# Ditch Dirty Data

Welcome to your SQL Data Cleaning lab! In this lab, we are going to work with a dirty dataset from Monster.com that lists job postings from February 2016 to January 2017. We need a clean dataset so that we can look at manager job trends across the USA for a data visualization project. 

For this lab, we’re just preparing the dataset and not making any visualizations, but it’s important to know why you’re cleaning and how you’ll use the data before you start cleaning up.


## Welcome to SQL!

SQL stands for Structured Query Language. It's a programming language that lets us store and retrieve important business data stored in _relational databases_. In the most basic terms, you can think of a relational database as a set of spreadsheets linked together. In SQL, we call these spreadsheets **tables**.

### Table Structure

If you've worked with spreadsheets before, SQL tables will look quite familiar. Tables are comprised rows and columns.

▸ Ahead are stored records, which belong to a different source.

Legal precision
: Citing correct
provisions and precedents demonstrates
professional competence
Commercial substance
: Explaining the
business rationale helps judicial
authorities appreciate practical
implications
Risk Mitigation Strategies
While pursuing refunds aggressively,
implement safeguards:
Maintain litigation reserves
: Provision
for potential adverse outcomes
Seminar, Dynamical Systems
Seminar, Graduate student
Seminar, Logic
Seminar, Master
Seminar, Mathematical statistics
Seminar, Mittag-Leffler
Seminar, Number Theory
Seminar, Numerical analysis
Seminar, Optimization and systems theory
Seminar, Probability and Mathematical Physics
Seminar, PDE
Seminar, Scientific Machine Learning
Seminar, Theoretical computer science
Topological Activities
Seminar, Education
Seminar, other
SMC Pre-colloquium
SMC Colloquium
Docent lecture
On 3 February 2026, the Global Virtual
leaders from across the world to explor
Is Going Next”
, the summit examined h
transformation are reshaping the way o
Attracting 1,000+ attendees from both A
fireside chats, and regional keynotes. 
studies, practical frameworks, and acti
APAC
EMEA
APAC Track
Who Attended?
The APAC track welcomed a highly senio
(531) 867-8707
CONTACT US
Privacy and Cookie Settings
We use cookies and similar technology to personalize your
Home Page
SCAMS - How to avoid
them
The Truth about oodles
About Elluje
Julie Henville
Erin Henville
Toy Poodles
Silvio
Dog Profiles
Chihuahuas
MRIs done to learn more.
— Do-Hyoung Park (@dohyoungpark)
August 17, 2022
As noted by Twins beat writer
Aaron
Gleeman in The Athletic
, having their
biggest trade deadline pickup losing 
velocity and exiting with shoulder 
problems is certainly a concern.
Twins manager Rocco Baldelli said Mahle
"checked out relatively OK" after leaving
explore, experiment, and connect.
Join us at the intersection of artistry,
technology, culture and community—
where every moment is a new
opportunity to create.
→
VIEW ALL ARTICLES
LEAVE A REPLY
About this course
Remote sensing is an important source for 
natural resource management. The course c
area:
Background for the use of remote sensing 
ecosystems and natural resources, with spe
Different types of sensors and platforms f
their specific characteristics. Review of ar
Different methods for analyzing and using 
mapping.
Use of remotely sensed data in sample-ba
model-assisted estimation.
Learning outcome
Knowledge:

Each row is called a **record**, and each column represents an **attribute** of that record.

In our example dataset, each row represents a newly posted job listing on monster.com. The columns simply tell us more about that job by describing its attributes like `job_title`, `location`, or `salary`:

**TODO: INSERT AN ILLUSTRATION**


### Connecting to our Database

The first step in working with SQL is connecting to our database. To get warmed up, try running the following command to create a new connection to our `jobs` database.

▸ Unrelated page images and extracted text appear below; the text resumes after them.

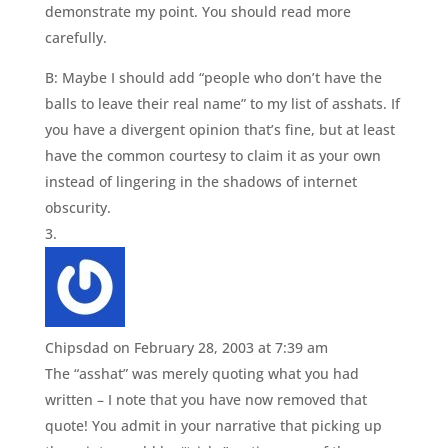
demonstrate my point. You should read more
carefully.
B: Maybe I should add “people who don’t have the
balls to leave their real name” to my list of asshats. If
you have a divergent opinion that’s fine, but at least
have the common courtesy to claim it as your own
instead of lingering in the shadows of internet
obscurity.
Chipsdad
on February 28, 2003 at 7:39 am
The “asshat” was merely quoting what you had
written – I note that you have now removed that
quote! You admit in your narrative that picking up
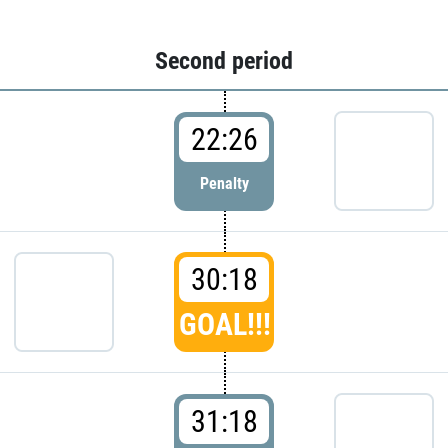
Second period
22:26
Penalty
30:18
GOAL!!!
31:18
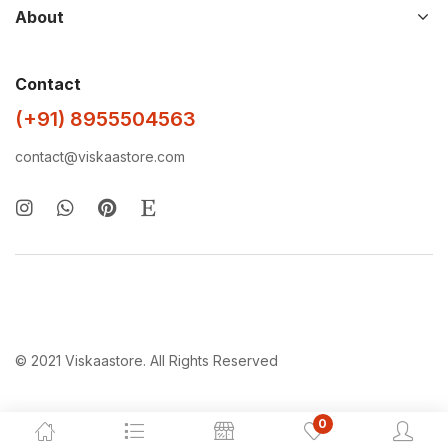
About
Contact
(+91) 8955504563
contact@viskaastore.com
© 2021 Viskaastore. All Rights Reserved
0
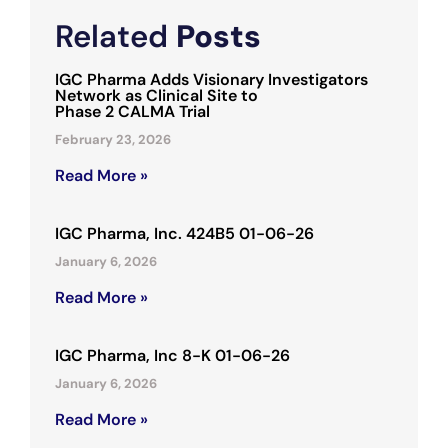
Related
Posts
IGC Pharma Adds Visionary Investigators
Network as Clinical Site to
Phase 2 CALMA Trial
February 23, 2026
Read More »
IGC Pharma, Inc. 424B5 01-06-26
January 6, 2026
Read More »
IGC Pharma, Inc 8-K 01-06-26
January 6, 2026
Read More »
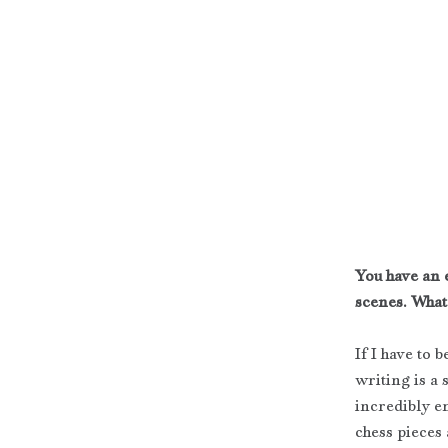
You have an e
scenes. What
If I have to 
writing is a s
incredibly e
chess pieces 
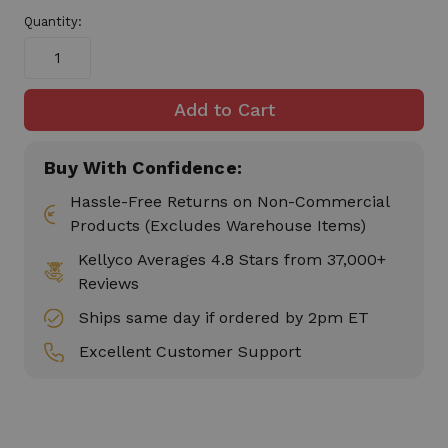
in
Quantity:
stock
Buy With Confidence:
Hassle-Free Returns on Non-Commercial
Products (Excludes Warehouse Items)
Kellyco Averages 4.8 Stars from 37,000+
Reviews
Ships same day if ordered by 2pm ET
Excellent Customer Support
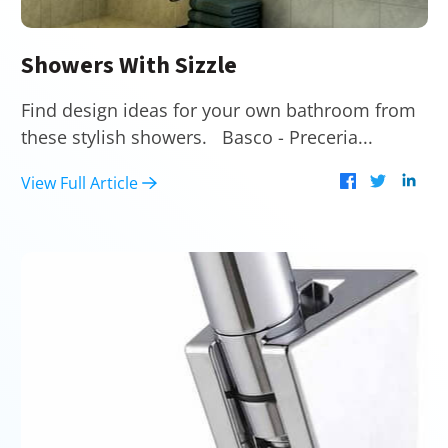
Showers With Sizzle
Find design ideas for your own bathroom from
these stylish showers. Basco - Preceria...
View Full Article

_Note: You can use `SHIFT + RETURN` on any code block in this lab to run the code_


In [None]:
## Load SQL
%load_ext sql

## Connect to our SQL database called "jobs"
%sql sqlite:///jobs.db

## Querying Our Database

The first step in cleaning our dataset is being able to find the data we care about. SQL lets us write **queries** to do this.

SQL queries generally start with a `SELECT` statement. `SELECT` helps us find the specific rows, or records, that match our query criteria.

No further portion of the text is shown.